*** Block opens ***
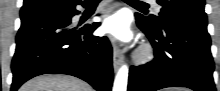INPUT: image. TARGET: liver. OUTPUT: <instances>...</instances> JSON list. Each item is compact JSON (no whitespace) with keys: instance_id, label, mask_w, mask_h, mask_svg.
<instances>
[{"instance_id":"1","label":"liver","mask_w":220,"mask_h":91,"mask_svg":"<svg viewBox=\"0 0 220 91\" xmlns=\"http://www.w3.org/2000/svg\"><path fill=\"white\" fill-rule=\"evenodd\" d=\"M19 91H94L78 78L68 75H41L26 82Z\"/></svg>"}]
</instances>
*** Block closes ***
To do:
Set down the complete material exactly, but do not include the images.

Solution below:
INPUT: image. TARGET: liver. OUTPUT: <instances>...</instances> JSON list. Each item is compact JSON (no whitespace) with keys: instance_id, label, mask_w, mask_h, mask_svg.
<instances>
[{"instance_id":"1","label":"liver","mask_w":220,"mask_h":91,"mask_svg":"<svg viewBox=\"0 0 220 91\" xmlns=\"http://www.w3.org/2000/svg\"><path fill=\"white\" fill-rule=\"evenodd\" d=\"M19 91H94L78 78L68 75H41L26 82Z\"/></svg>"}]
</instances>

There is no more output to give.